> YOUR OBJECTIVE: Reproduce the records below exactly as shown.

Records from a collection
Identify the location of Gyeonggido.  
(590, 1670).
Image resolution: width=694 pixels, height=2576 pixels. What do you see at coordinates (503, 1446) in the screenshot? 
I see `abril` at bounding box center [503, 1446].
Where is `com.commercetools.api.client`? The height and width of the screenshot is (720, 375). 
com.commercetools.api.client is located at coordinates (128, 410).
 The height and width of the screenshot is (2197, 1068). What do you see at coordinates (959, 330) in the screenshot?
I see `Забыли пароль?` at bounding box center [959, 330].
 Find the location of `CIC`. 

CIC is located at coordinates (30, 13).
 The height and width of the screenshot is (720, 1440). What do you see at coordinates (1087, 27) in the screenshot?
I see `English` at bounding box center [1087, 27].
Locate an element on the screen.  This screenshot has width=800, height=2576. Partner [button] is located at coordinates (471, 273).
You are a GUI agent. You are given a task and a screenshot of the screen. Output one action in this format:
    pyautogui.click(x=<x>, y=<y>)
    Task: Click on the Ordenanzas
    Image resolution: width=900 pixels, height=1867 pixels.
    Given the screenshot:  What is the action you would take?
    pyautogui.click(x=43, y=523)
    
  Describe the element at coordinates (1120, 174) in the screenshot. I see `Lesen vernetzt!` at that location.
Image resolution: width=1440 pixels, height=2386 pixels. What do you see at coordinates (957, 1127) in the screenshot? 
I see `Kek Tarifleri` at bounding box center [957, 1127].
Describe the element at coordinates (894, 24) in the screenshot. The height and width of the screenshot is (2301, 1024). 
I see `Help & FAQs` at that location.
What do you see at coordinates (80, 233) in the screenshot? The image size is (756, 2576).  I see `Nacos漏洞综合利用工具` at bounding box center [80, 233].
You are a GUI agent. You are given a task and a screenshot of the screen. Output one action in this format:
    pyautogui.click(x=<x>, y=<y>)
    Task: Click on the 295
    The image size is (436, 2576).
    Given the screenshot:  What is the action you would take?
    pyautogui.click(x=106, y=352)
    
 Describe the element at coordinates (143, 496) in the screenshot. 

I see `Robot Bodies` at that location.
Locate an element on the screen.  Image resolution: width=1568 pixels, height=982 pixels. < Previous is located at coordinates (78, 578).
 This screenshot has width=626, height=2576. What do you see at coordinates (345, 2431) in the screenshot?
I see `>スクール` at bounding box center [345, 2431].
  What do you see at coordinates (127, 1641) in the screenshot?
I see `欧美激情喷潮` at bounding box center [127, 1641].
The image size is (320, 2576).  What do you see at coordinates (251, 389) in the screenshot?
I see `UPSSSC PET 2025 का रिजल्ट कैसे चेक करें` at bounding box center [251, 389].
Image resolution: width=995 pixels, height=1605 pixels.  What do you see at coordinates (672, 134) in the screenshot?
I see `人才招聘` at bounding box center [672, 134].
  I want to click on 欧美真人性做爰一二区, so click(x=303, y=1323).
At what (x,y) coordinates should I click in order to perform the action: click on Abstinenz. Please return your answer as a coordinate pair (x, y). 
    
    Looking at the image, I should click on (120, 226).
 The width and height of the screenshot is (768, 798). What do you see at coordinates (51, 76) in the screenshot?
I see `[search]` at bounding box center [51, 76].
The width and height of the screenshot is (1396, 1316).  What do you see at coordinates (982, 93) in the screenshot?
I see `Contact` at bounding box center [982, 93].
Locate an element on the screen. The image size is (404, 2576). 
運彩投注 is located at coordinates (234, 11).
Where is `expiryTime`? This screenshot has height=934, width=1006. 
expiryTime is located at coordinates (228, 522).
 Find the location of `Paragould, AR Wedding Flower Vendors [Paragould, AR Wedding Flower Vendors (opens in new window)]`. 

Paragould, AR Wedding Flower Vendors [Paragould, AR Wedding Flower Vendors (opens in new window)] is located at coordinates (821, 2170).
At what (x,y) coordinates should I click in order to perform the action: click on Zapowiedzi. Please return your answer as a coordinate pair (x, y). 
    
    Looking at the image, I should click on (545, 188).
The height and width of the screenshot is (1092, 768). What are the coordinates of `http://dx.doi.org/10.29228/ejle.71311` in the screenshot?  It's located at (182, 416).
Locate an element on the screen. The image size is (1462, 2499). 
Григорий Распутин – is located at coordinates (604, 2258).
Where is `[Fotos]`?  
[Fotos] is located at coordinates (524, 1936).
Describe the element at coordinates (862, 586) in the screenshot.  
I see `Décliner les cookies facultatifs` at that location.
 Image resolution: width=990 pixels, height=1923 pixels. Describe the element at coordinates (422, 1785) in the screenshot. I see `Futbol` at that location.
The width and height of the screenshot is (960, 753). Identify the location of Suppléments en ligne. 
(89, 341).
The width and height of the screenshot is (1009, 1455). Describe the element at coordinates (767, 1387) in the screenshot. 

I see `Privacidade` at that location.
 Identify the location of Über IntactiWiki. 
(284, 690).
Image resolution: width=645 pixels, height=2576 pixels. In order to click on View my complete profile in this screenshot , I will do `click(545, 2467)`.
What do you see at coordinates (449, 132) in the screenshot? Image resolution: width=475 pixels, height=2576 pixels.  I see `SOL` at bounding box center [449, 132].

> ANSWER TO THIS EXERCISE:
Identify the location of Gyeonggido.  
(590, 1670).
Image resolution: width=694 pixels, height=2576 pixels. What do you see at coordinates (503, 1446) in the screenshot? 
I see `abril` at bounding box center [503, 1446].
Where is `com.commercetools.api.client`? The height and width of the screenshot is (720, 375). 
com.commercetools.api.client is located at coordinates (128, 410).
 The height and width of the screenshot is (2197, 1068). What do you see at coordinates (959, 330) in the screenshot?
I see `Забыли пароль?` at bounding box center [959, 330].
 Find the location of `CIC`. 

CIC is located at coordinates (30, 13).
 The height and width of the screenshot is (720, 1440). What do you see at coordinates (1087, 27) in the screenshot?
I see `English` at bounding box center [1087, 27].
Locate an element on the screen.  This screenshot has width=800, height=2576. Partner [button] is located at coordinates (471, 273).
You are a GUI agent. You are given a task and a screenshot of the screen. Output one action in this format:
    pyautogui.click(x=<x>, y=<y>)
    Task: Click on the Ordenanzas
    Image resolution: width=900 pixels, height=1867 pixels.
    Given the screenshot:  What is the action you would take?
    pyautogui.click(x=43, y=523)
    
  Describe the element at coordinates (1120, 174) in the screenshot. I see `Lesen vernetzt!` at that location.
Image resolution: width=1440 pixels, height=2386 pixels. What do you see at coordinates (957, 1127) in the screenshot? 
I see `Kek Tarifleri` at bounding box center [957, 1127].
Describe the element at coordinates (894, 24) in the screenshot. The height and width of the screenshot is (2301, 1024). 
I see `Help & FAQs` at that location.
What do you see at coordinates (80, 233) in the screenshot? The image size is (756, 2576).  I see `Nacos漏洞综合利用工具` at bounding box center [80, 233].
You are a GUI agent. You are given a task and a screenshot of the screen. Output one action in this format:
    pyautogui.click(x=<x>, y=<y>)
    Task: Click on the 295
    The image size is (436, 2576).
    Given the screenshot:  What is the action you would take?
    pyautogui.click(x=106, y=352)
    
 Describe the element at coordinates (143, 496) in the screenshot. 

I see `Robot Bodies` at that location.
Locate an element on the screen.  Image resolution: width=1568 pixels, height=982 pixels. < Previous is located at coordinates (78, 578).
 This screenshot has width=626, height=2576. What do you see at coordinates (345, 2431) in the screenshot?
I see `>スクール` at bounding box center [345, 2431].
  What do you see at coordinates (127, 1641) in the screenshot?
I see `欧美激情喷潮` at bounding box center [127, 1641].
The image size is (320, 2576).  What do you see at coordinates (251, 389) in the screenshot?
I see `UPSSSC PET 2025 का रिजल्ट कैसे चेक करें` at bounding box center [251, 389].
Image resolution: width=995 pixels, height=1605 pixels.  What do you see at coordinates (672, 134) in the screenshot?
I see `人才招聘` at bounding box center [672, 134].
  I want to click on 欧美真人性做爰一二区, so click(x=303, y=1323).
At what (x,y) coordinates should I click in order to perform the action: click on Abstinenz. Please return your answer as a coordinate pair (x, y). 
    
    Looking at the image, I should click on (120, 226).
 The width and height of the screenshot is (768, 798). What do you see at coordinates (51, 76) in the screenshot?
I see `[search]` at bounding box center [51, 76].
The width and height of the screenshot is (1396, 1316).  What do you see at coordinates (982, 93) in the screenshot?
I see `Contact` at bounding box center [982, 93].
Locate an element on the screen. The image size is (404, 2576). 
運彩投注 is located at coordinates (234, 11).
Where is `expiryTime`? This screenshot has height=934, width=1006. 
expiryTime is located at coordinates (228, 522).
 Find the location of `Paragould, AR Wedding Flower Vendors [Paragould, AR Wedding Flower Vendors (opens in new window)]`. 

Paragould, AR Wedding Flower Vendors [Paragould, AR Wedding Flower Vendors (opens in new window)] is located at coordinates (821, 2170).
At what (x,y) coordinates should I click in order to perform the action: click on Zapowiedzi. Please return your answer as a coordinate pair (x, y). 
    
    Looking at the image, I should click on (545, 188).
The height and width of the screenshot is (1092, 768). What are the coordinates of `http://dx.doi.org/10.29228/ejle.71311` in the screenshot?  It's located at (182, 416).
Locate an element on the screen. The image size is (1462, 2499). 
Григорий Распутин – is located at coordinates (604, 2258).
Where is `[Fotos]`?  
[Fotos] is located at coordinates (524, 1936).
Describe the element at coordinates (862, 586) in the screenshot.  
I see `Décliner les cookies facultatifs` at that location.
 Image resolution: width=990 pixels, height=1923 pixels. Describe the element at coordinates (422, 1785) in the screenshot. I see `Futbol` at that location.
The width and height of the screenshot is (960, 753). Identify the location of Suppléments en ligne. 
(89, 341).
The width and height of the screenshot is (1009, 1455). Describe the element at coordinates (767, 1387) in the screenshot. 

I see `Privacidade` at that location.
 Identify the location of Über IntactiWiki. 
(284, 690).
Image resolution: width=645 pixels, height=2576 pixels. In order to click on View my complete profile in this screenshot , I will do `click(545, 2467)`.
What do you see at coordinates (449, 132) in the screenshot? Image resolution: width=475 pixels, height=2576 pixels.  I see `SOL` at bounding box center [449, 132].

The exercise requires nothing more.